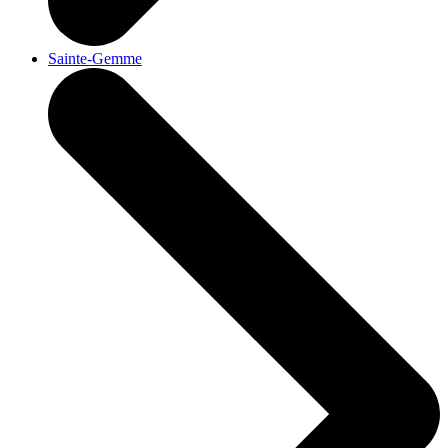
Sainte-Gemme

---

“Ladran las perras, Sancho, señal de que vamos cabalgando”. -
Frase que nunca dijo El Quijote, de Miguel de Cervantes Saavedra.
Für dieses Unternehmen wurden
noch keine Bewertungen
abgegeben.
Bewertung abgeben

---

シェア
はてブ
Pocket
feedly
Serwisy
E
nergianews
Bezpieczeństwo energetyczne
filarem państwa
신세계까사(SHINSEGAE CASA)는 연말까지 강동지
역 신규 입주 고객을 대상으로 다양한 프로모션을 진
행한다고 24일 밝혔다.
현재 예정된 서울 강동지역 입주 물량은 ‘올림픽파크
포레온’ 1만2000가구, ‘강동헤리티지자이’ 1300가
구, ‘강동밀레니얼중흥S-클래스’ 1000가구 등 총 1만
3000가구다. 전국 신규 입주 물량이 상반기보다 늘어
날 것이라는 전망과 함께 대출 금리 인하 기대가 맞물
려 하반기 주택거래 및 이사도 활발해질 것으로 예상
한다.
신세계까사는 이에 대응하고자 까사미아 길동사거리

---

■ **DIRECTIONS FOR THIS TASK**
Using the records above, restate word for word the lines from the one with "행한다고 24일 밝혔다." through the one with "신세계까사는 이에 대응하고자 까사미아 길동사거리", both included.

■ **SOLUTION FOR THIS EXERCISE**
행한다고 24일 밝혔다.
현재 예정된 서울 강동지역 입주 물량은 ‘올림픽파크
포레온’ 1만2000가구, ‘강동헤리티지자이’ 1300가
구, ‘강동밀레니얼중흥S-클래스’ 1000가구 등 총 1만
3000가구다. 전국 신규 입주 물량이 상반기보다 늘어
날 것이라는 전망과 함께 대출 금리 인하 기대가 맞물
려 하반기 주택거래 및 이사도 활발해질 것으로 예상
한다.
신세계까사는 이에 대응하고자 까사미아 길동사거리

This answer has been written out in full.